The November natural gas contract jumped by 20.7¢ to $14.22/MMbtu Oct. 4 on the New York Mercantile Exchange, "with front months boosted by short-covering [of excess sales contracts] on concerns about damage done to Gulf Coast gas facilities by the two recent hurricanes," said analysts at Enerfax Daily. "Prices could move still higher amid fears of a shortage this winter."
Meanwhile, Sabine Pipeline LLC, operator of the Henry Hub, La., gas collection point, lifted its force majeure at two interconnects Oct. 4. NYMEX then lifted its force majeure on September and October deliveries at Henry Hub (OGJ Online, Sept. 28, 2005).

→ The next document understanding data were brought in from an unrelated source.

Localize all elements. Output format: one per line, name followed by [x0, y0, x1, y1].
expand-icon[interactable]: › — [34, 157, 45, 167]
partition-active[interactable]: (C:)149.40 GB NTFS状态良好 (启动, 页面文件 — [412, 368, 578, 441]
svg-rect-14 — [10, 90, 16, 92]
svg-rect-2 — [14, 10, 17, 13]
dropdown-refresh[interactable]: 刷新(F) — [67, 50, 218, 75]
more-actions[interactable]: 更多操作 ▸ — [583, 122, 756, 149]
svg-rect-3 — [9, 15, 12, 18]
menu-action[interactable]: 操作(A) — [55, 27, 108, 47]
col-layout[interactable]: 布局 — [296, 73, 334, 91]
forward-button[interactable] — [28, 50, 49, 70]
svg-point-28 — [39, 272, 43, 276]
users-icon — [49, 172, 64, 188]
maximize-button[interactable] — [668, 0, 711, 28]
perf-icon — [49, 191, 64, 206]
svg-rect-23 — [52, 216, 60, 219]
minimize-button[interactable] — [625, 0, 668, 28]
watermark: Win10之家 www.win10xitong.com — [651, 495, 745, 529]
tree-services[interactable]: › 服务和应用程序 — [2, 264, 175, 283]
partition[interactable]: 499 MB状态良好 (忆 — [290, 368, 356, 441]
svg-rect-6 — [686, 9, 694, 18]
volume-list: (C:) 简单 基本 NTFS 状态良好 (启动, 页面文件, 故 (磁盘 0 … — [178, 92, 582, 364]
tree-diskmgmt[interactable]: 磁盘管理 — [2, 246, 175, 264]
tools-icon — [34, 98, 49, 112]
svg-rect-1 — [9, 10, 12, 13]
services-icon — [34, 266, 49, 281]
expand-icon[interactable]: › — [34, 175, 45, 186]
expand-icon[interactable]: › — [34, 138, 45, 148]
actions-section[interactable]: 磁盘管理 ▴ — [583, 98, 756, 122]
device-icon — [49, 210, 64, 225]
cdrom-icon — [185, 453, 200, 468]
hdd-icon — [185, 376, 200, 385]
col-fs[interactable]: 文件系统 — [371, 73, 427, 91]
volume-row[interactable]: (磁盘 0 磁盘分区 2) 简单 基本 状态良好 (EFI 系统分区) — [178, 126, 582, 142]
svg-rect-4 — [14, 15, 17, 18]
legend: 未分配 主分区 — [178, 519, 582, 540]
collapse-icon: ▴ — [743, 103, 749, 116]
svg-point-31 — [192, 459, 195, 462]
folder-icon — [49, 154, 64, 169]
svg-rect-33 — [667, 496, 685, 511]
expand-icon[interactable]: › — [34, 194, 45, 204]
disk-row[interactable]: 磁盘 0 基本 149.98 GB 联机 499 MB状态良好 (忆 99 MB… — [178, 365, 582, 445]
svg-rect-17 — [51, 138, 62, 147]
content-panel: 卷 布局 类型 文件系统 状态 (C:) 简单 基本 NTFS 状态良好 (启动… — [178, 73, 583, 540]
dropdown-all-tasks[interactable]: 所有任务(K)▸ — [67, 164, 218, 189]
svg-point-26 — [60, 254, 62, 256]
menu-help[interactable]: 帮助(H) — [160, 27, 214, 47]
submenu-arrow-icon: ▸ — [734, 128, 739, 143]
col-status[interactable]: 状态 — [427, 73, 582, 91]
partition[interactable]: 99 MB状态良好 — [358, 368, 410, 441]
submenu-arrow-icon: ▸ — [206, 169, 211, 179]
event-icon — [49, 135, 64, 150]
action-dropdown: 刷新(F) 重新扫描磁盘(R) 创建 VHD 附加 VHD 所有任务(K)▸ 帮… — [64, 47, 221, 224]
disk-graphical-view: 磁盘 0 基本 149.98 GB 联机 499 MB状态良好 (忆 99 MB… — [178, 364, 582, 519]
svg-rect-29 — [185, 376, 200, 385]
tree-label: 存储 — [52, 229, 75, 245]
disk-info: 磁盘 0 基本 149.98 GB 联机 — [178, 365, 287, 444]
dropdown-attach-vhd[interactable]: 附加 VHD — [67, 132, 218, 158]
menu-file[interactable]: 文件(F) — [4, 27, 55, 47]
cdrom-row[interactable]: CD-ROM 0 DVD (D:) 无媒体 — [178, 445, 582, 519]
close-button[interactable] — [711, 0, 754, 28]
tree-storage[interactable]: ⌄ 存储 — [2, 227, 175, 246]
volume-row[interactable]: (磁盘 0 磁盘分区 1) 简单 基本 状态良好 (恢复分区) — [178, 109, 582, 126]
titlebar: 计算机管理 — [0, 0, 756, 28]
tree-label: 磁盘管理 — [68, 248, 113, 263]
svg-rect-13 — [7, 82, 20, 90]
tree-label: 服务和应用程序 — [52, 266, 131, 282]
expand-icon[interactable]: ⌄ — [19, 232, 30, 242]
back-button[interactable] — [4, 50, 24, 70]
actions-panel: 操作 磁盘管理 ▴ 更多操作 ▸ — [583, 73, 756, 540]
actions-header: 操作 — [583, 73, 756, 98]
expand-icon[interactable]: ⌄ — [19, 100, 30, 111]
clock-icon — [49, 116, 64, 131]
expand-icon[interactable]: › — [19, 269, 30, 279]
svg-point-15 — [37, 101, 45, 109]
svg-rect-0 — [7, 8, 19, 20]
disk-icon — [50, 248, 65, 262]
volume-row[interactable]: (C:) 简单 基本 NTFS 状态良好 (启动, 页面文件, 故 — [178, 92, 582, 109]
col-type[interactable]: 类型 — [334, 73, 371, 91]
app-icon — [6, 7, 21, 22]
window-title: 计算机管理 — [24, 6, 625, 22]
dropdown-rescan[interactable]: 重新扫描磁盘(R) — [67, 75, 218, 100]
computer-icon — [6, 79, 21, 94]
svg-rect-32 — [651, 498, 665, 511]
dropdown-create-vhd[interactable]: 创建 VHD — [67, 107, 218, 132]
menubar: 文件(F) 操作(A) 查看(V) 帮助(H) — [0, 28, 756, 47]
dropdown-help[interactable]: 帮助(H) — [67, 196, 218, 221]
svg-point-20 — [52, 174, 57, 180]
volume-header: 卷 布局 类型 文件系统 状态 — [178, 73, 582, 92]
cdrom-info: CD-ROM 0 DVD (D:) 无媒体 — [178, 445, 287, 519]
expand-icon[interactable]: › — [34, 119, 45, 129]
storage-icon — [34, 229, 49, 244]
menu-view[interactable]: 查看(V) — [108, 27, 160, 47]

The November contract for benchmark US light, sweet crudes fell by $1.57 to $63.90/bbl on NYMEX, with the December position retreating by $1.53 to $63.76/bbl. On the US spot market, West Texas Intermediate at Cushing, Okla., was down by $1.57 to $63.91/bbl. Gasoline for November delivery dropped 4.65¢ to $2.02/gal. Heating oil for the same month declined by 3.12¢ to $2.05/gal.
In London, the November contact for North Sea Brent crude lost $1.58 to $61.22/bbl on the International Petroleum Exchange. Gas oil for October declined by $20 to $607.75/tonne.
The average price for the Organization of Petroleum Exporting Countries' basket of 11 benchmark crudes fell by $1.63 to $56.48/bbl Oct. 4.